Un matin de mars à Dugny (Seine-Saint-Denis), alors que je m’y rendais pour rencontrer un collectif d’habitants mobilisés contre un nouvel équipement numérique, j’ai senti l’air plus lourd que d’habitude. Sur les grilles du futur site, le permis de construire venait d’être affiché : un mastodonte de 200 MW de capacité électrique, planté entre crèche et logements¹. Pour les riverains, c’est le même refrain : au-delà du bruit et des ondes, c’est la pollution atmosphérique qui passe sous silence.
Cuves de fioul et groupes électrogènes : la pollution cachée des data centers
« Un data center ne supporte aucune interruption de courant », rappelle Vincent Courboulay de l’Institut du numérique responsable. Batteries et supercondensateurs prennent le relais instantané, mais ce délai suffit pour faire tourner des groupes électrogènes massifs. Ces moteurs diesel, loin d’être anecdotiques, peuvent fonctionner 48 à 72 heures en continu grâce à de gigantesques cuves de fioul ou parfois d’huile végétale hydrotraitée (HVO)².
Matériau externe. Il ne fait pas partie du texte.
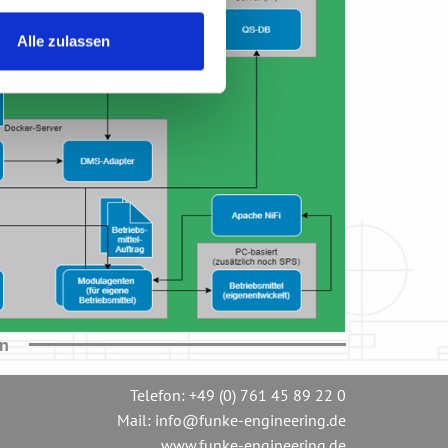
Alle zulassen
en
Telefon:
+49 (0) 761 45 89 22 0
Mail:
info@funke-engineering.de
www.funke-engineering.de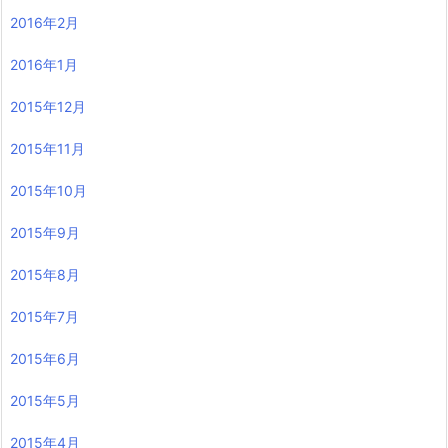
2016年2月
2016年1月
2015年12月
2015年11月
2015年10月
2015年9月
2015年8月
2015年7月
2015年6月
2015年5月
2015年4月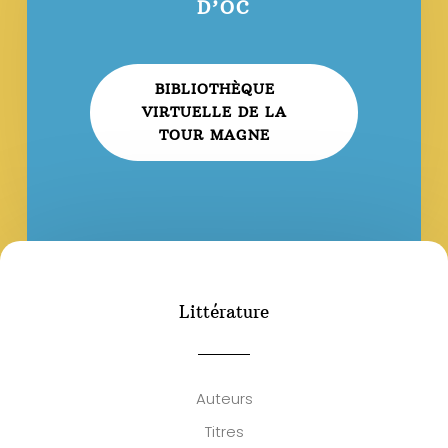
D’OC
BIBLIOTHÈQUE
VIRTUELLE DE LA
TOUR MAGNE
Littérature
Auteurs
Titres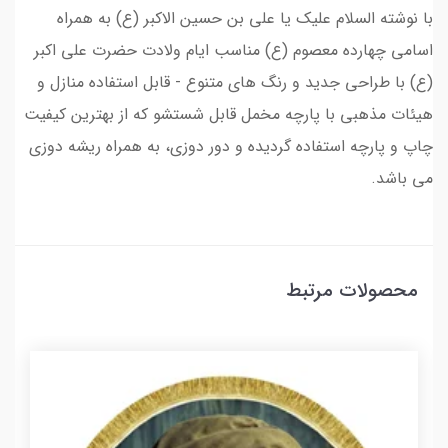
با نوشته السلام علیک یا علی بن حسین الاکبر (ع) به همراه
اسامی چهارده معصوم (ع) مناسب ایام ولادت حضرت علی اکبر
(ع) با طراحی جدید و رنگ های متنوع - قابل استفاده منازل و
هیئات مذهبی با پارچه مخمل قابل شستشو که از بهترین کیفیت
چاپ و پارچه استفاده گردیده و دور دوزی، به همراه ریشه دوزی
می باشد.
محصولات مرتبط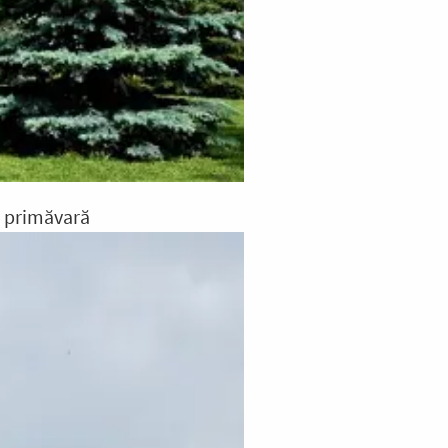
e primăvară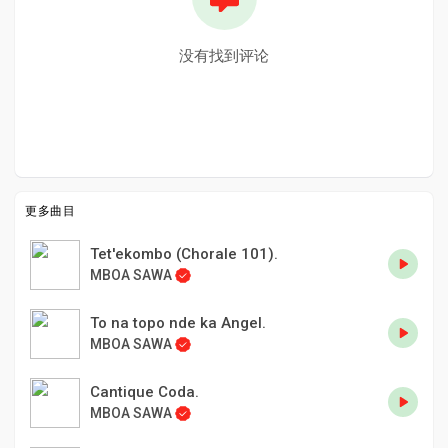
没有找到评论
更多曲目
Tet'ekombo (Chorale 101).
MBOA SAWA
To na topo nde ka Angel.
MBOA SAWA
Cantique Coda.
MBOA SAWA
Des centaines de groupes électrogènes
Lors de l’inauguration à La Courneuve de l’installation la plus puissante de France (130 MW), j’ai été surpris d’apprendre qu’elle repose sur 72 groupes de 3 MW chacun³. À Dugny, ce sont 108 moteurs prêts à craquer, alimentés par 219 cuves. À Aulnay-sous-Bois et Tremblay-en-France, d’autres projets prévoient 112 et 54 engins similaires. Chaque essai mensuel, nécessaire pour garantir leur fiabilité, répand dans l’air oxydes d’azote et particules fines, comme le dénoncent la Surfrider Foundation France et l’ANSSI.
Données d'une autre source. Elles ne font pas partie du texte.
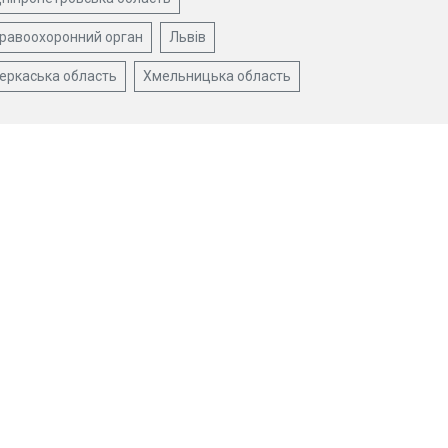
равоохоронний орган
Львів
еркаська область
Хмельницька область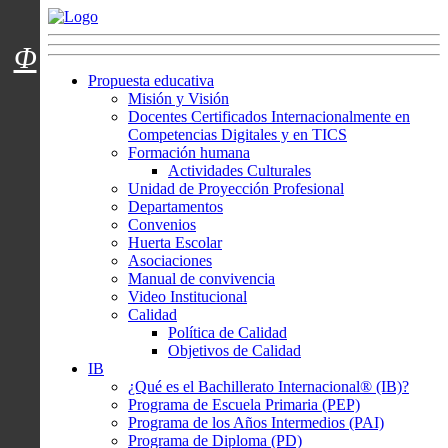
Menú usuarios
Φ
Propuesta educativa
Misión y Visión
Docentes Certificados Internacionalmente en
Competencias Digitales y en TICS
Formación humana
Actividades Culturales
Unidad de Proyección Profesional
Departamentos
Convenios
Huerta Escolar
Asociaciones
Manual de convivencia
Video Institucional
Calidad
Política de Calidad
Objetivos de Calidad
IB
¿Qué es el Bachillerato Internacional® (IB)?
Programa de Escuela Primaria (PEP)
Programa de los Años Intermedios (PAI)
Programa de Diploma (PD)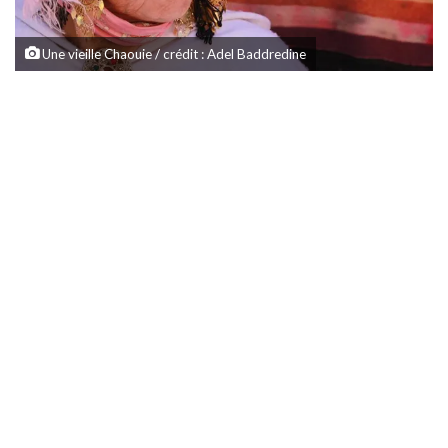
Une vieille Chaouie / crédit : Adel Baddredine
Des technologies propres non abordables
Des alternatives existent, notamment des groupes à hydrogène développés par EODev, mais leur coût et leur usage intermittent les rendent peu rentables. Les promoteurs vantent le recours au HVO, mais conservent des réservoirs de fioul par « sécurité », avertit Philippe Schmit de la Mission régionale d’autorité environnementale. Les capacités de production européenne de HVO ne couvrent aujourd’hui qu’une fraction des besoins, maintenant ces sites sous la menace d’une utilisation intensive de diesel.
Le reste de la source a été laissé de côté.